When the total message tokens exceed 80% of the pruning budget, consumed ToolMessages are replaced with tight head+tail truncations (~300 chars) that serve as informative placeholders.
Consumed means: a subsequent AI message exists with substantive text content (not purely tool calls). The model has already read and acted on the result.
- AI messages are never masked — they contain the model's own reasoning and conclusions, which prevents the model from repeating work after tool results are masked.
- Unconsumed tool results (the latest outputs the model hasn't responded to yet) are left intact.
- This runs every agent node turn when pressure is at or above 80%.
maxContextTokens (e.g. 8000)
- reserveTokens (5% default)
= pruningBudget
- instructionTokens (system message + tool schemas)
= effectiveMaxTokens (available for conversation messages)
contextPressure = calibratedTotalTokens / pruningBudget
Token counts from the local tokenizer (tiktoken) diverge from what providers actually count. The pruner maintains a cumulative calibration ratio:
calibrationRatio = cumulativeProviderReported / cumulativeRawSent
Updated each turn from usageMetadata.input_tokens returned by the provider. The ratio is persisted across runs via contextMeta.calibrationRatio so subsequent conversations start calibrated.
All budget comparisons multiply raw counts by calibrationRatio to approximate provider space, while the indexTokenCountMap stays in raw-token space for stability.
Instruction overhead calibration: The pruner also tracks bestInstructionOverhead — the best observed instruction token count from provider feedback. When the variance between the estimated and calibrated toolSchemaTokens exceeds 15% (CALIBRATION_VARIANCE_THRESHOLD), the calibrated value is applied to AgentContext.toolSchemaTokens. This corrects the local tool-schema estimate (which uses a static multiplier) against real provider behavior. After intra-run summarization, the calibrated overhead is preserved and seeded into the recreated pruner.
-
< 80% pressure: No modifications. Messages pass through untouched.
-
80%+ pressure — Observation masking: Consumed ToolMessages masked to ~300 char placeholders. Pre-masking snapshot saved so the summarizer can access un-masked originals later.
-
Fit-to-budget truncation: Any individual message still exceeding
effectiveMaxTokensis truncated viapreFlightTruncateToolResults/preFlightTruncateToolCallInputs. Uses 30% of effective budget as per-result cap with recency weighting. -
Pruning split:
getMessagesWithinTokenLimitdetermines which messages fit (context) and which overflow (messagesToRefine). Messages are kept newest-first. -
Summarization trigger: If
messagesToRefineis non-empty,shouldTriggerSummarizationevaluates the configured trigger (or defaults to "any pruned messages").shouldSkipSummarizationonly blocks when the message count hasn't changed since the last summary (prevents re-summarizing identical content). If triggered: full compaction fires.
When summarization fires:
- The entire conversation (un-masked originals from the snapshot) is sent to the summarizer — not just the dropped messages.
- The summarizer produces a structured checkpoint covering the full conversation history.
- Graph state is wiped completely (
createRemoveAllMessage()) — no surviving messages. - The summary is stored on
AgentContextbut not injected into the system prompt (doesn't inflateinstructionTokens).

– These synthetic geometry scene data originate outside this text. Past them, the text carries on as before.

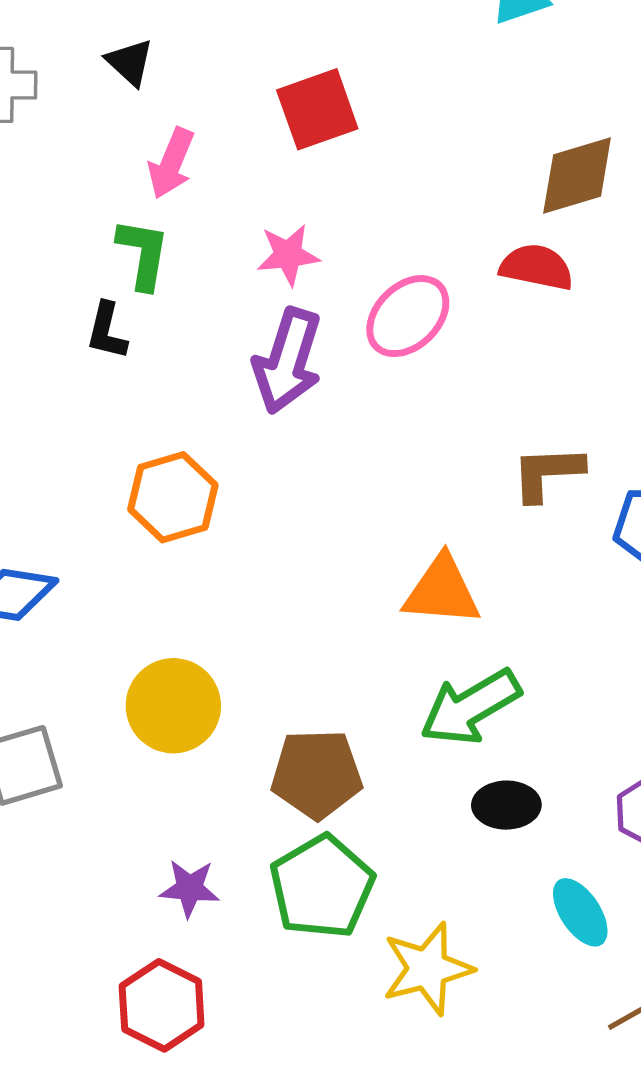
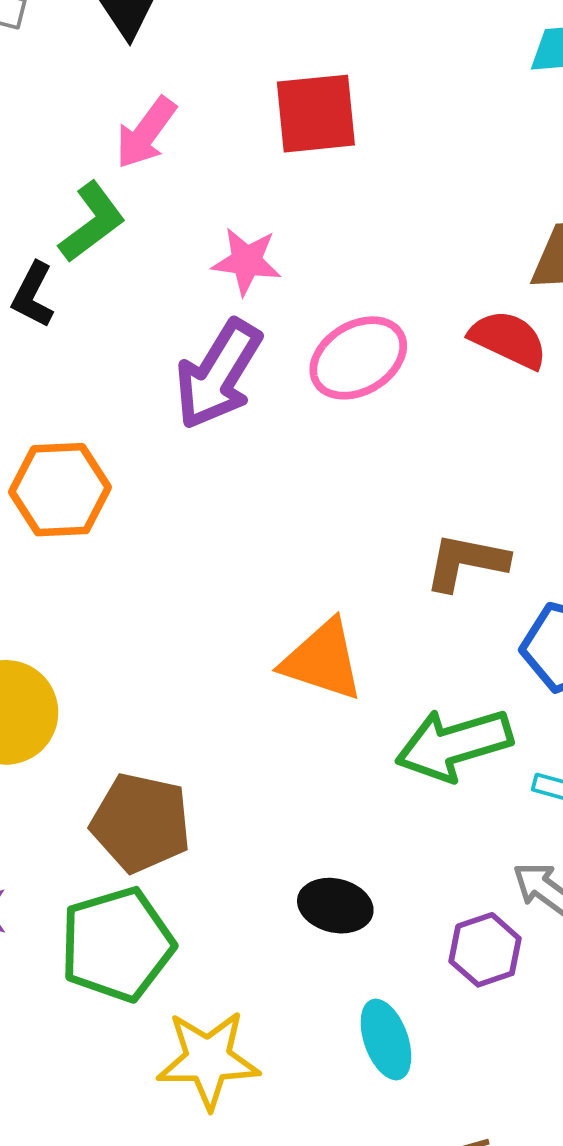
green L-shape: (143, 254) -> (92, 222), turned 30
green arrow: (470, 707) -> (454, 745), moved

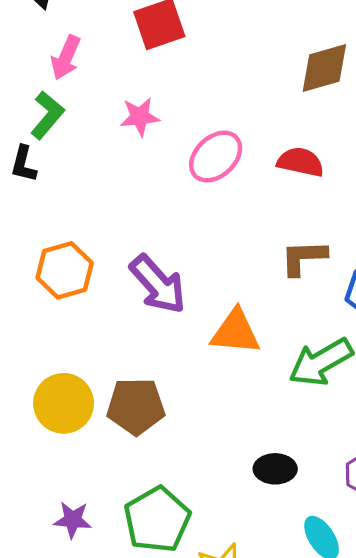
red semicircle: (508, 339) -> (300, 162), moved
purple arrow: (218, 374) -> (158, 284), moved, turned -60
brown pentagon: (141, 823) -> (136, 406), moved

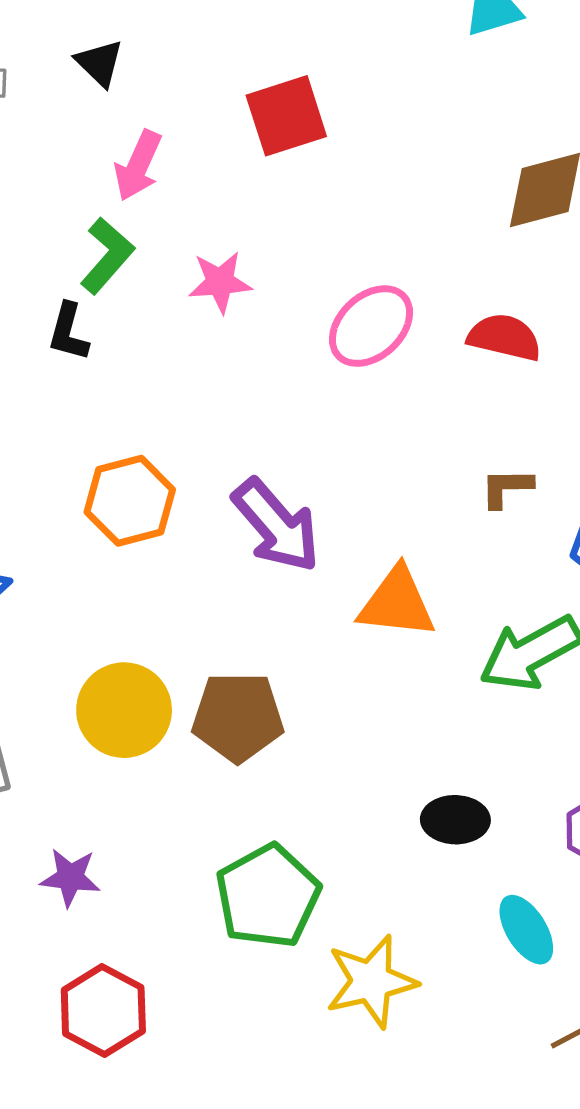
pink star: (140, 117) -> (220, 282), moved
brown L-shape: (304, 257) -> (506, 488), size x0.7
purple star: (73, 520) -> (70, 878), moved

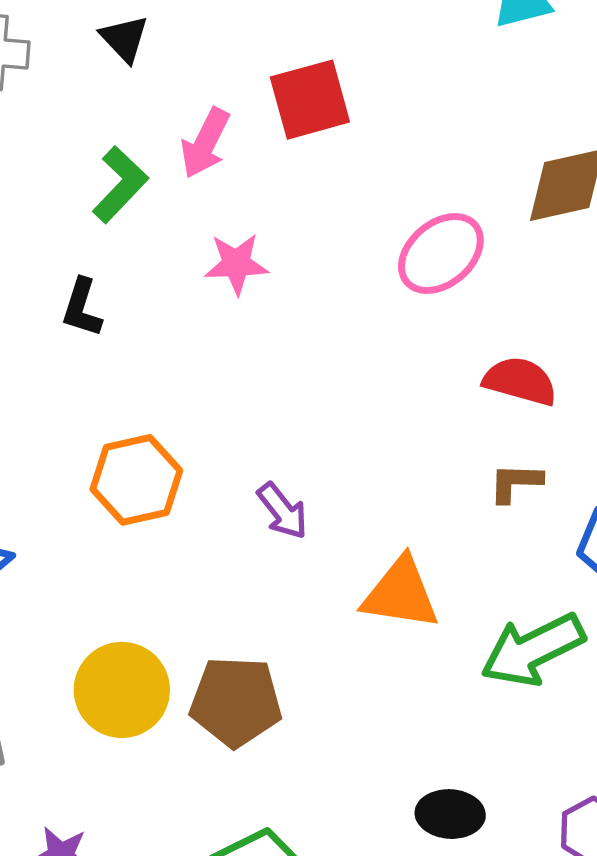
pink arrow: (138, 166) -> (205, 143), moved
green L-shape: (107, 256) -> (120, 185), moved
pink ellipse: (371, 326) -> (441, 254), moved
red semicircle: (504, 337) -> (520, 381), moved
purple arrow: (276, 526) -> (283, 511), size x0.6

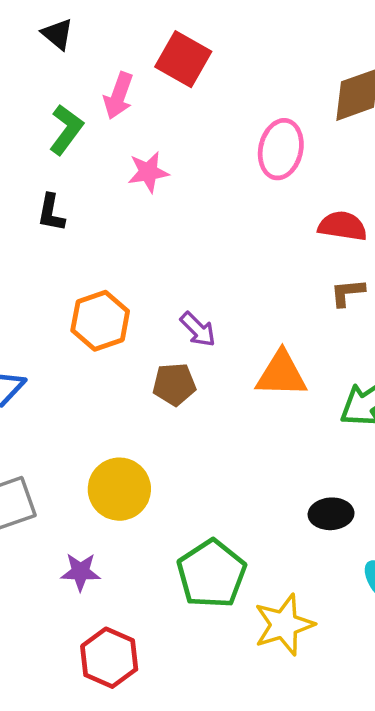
red square: (310, 100) -> (183, 59), turned -38
pink ellipse: (441, 254) -> (281, 149), turned -30
yellow circle: (122, 690) -> (119, 489), moved
brown pentagon: (236, 702) -> (174, 384), moved, size x0.7

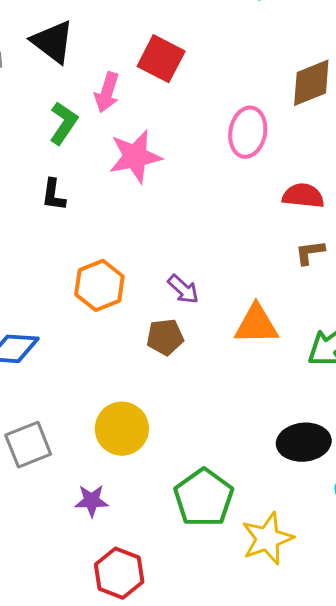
black triangle: (58, 34) -> (53, 42), size x1.6
pink star: (148, 172) -> (135, 156), size x1.5
black ellipse: (331, 514) -> (304, 442), size x1.4

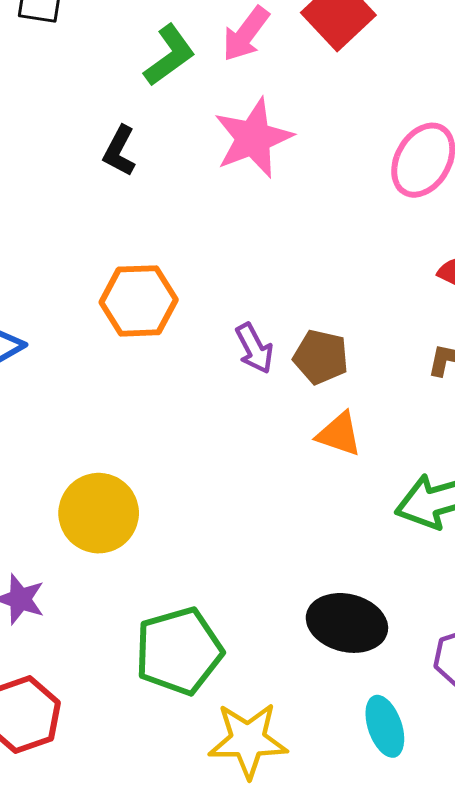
pink star: (135, 156) -> (253, 138), turned -30
orange triangle: (256, 324) -> (339, 434), size x0.7
brown pentagon: (165, 337) -> (321, 357), moved

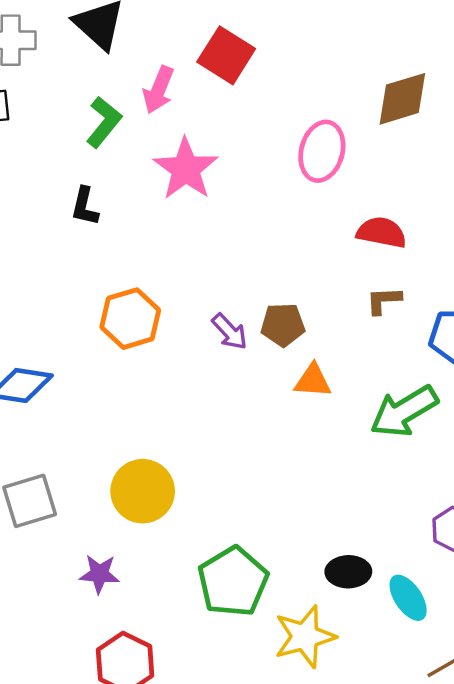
black ellipse: (347, 623) -> (348, 572), moved, size x0.7

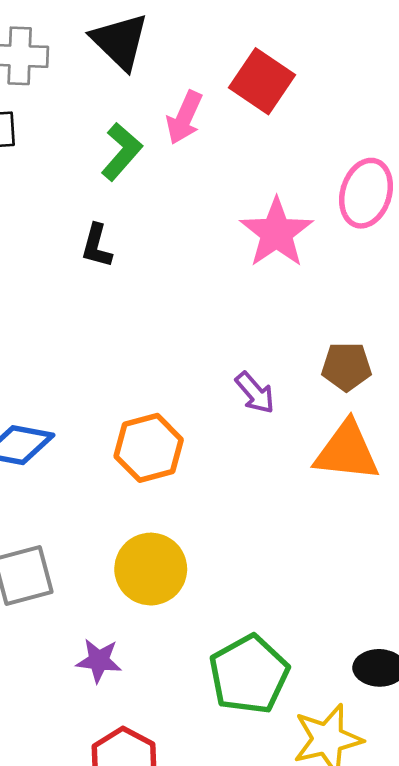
pink star: (186, 169) -> (276, 233), moved
orange hexagon: (130, 319) -> (149, 448), moved
brown pentagon: (283, 325) -> (347, 367), moved
orange triangle: (313, 381) -> (347, 451), size x1.6

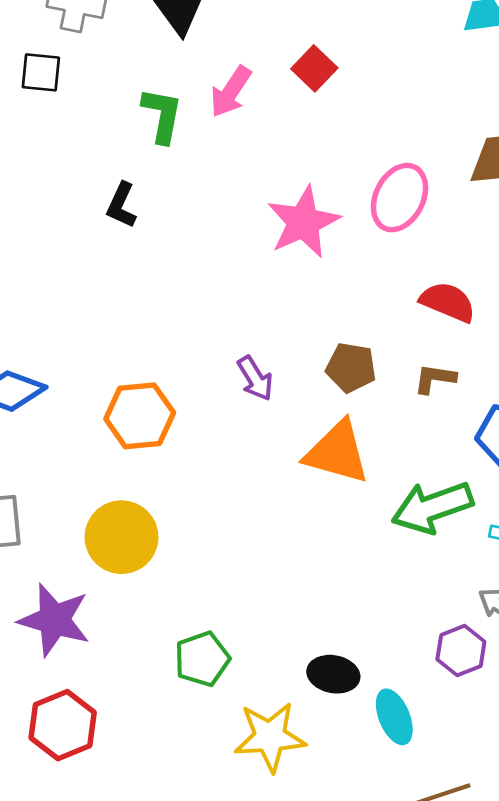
red square: (262, 81) -> (314, 68), size x0.7
green L-shape: (121, 152) -> (162, 115), turned -40
purple star: (99, 661) -> (54, 620), size x1.6
green pentagon: (249, 674) -> (202, 659), size x0.7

After compaction, the message array is empty. On the next agent node turn:
- The system runnable detects
messages.length === 0with a mid-run summary present. - It injects
[SystemMessage(instructions), HumanMessage(summary)]. - The model reads the checkpoint as a user message and continues naturally — making tool calls or responding.
- The summary competes for message budget rather than permanently reducing the instruction ceiling.
Raw conversation messages are sent to the LLM via attemptInvoke with the summarization instruction appended as the final HumanMessage. Tools are bound so providers that require tool definitions (e.g. Bedrock) accept the messages. This preserves the original message format and enables cache hits on the system prompt + tool definitions prefix.
If the primary call fails, fallback providers are attempted (via tryFallbackProviders). If all providers fail, a metadata stub is generated mechanically — no LLM call, just tool names and message counts.
The prompt is written in the tone of a user directing the assistant — assertive, first-person, active voice:
"Hold on, before you continue I need you to write me a checkpoint of everything so far..."
This prevents the model from continuing to roleplay or respond to the conversation instead of producing a structured checkpoint.
If observation masking + fit-to-budget still produce an empty context (no messages fit at all), context pressure fading is applied as a fallback before emergency truncation. This uses the same pressure-band graduated truncation from the disabled path.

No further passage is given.